Zihinsel temelli kuramlar, kalıpyargıların ve bunların doğal sonucu olan önyargıların insan zihninin bir çalışma biçimi olduğunu düşünmektedir. Dünya insan zihninin bütünüyle kavrayabileceğinden çok daha karmaşık bir yapıdır. Bu karmaşıklık beraberinde insanın karşılaştığı durumlar karşısında “belirsiz” bir alan meydana getirir. İnsan “belirsizlik” durumundan hoşlanmaz. Belirsizlik tehlikelidir ve savunma gerektiren bir durumdur. Bu nedenle insan etrafında olup bitenleri hızlı ve net bir şekilde değerlendirmek, karşı karşıya kaldığı durumlar için hızlı ve etkin bir biçimde karar almak ister. Bunun için etrafındakileri sınıflandırma eğilimindedir. İnsan zihninin en temel işleyiş prensibi buna dayanır. Sınıflandırma ise iki eksen üzerinde işler. Benzerlikler ve farklılıklar. İnsan zihni birbirine benzeyen ve benzemeyen şeyleri aynı ve ayrı gruplarda değerlendirir.

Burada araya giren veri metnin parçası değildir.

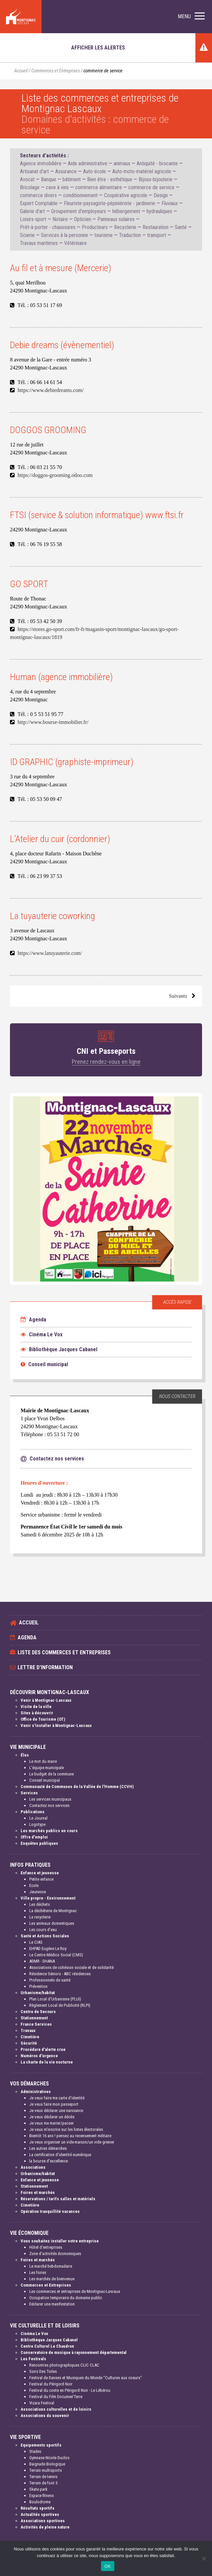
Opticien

Bu durum insan ilişkileri için de geçerlidir. İnsan etkileşim içinde olduğu insanları kendisine benzeyen ve benzemeyen gruplar içinde değerlendirir. “Biz” ve “onlar” grupları bu zihinsel sürecin bir sonucu olarak ortaya çıkar. “Biz” olarak değerlendirilenlere karşı pozitif, “onlar” olarak değerlendirilenlere karşı ise negatif tavır içinde olma eğilimi hâkimdir. Böylece onlarca, yüzlerce nesne ve olgu, çoğu zaman, iki veya biraz daha fazla kategorik hale gelir. Bu durum bir insan için baş edilebilir ve yönetilebilir bir düzey demektir. Böylece ötekilere karşı olan önyargılı tutum ve ayrımcı davranışların kaynağı oluşur. Çin’lilere kızıp yolda koreli dövmek böyle bir ayrımdır.
Siyasi mühendislik projeleri insanın bu düşünce yapısındaki zaafından kaynak alarak demagoji ve popülizm ile yürütülür. Bu zehrin panzehiri eğitim, kültür, medeniyet ve buna uygun olarak çıkarılan yasalardır. Bunu başarabilen toplum sayısı çok azdır.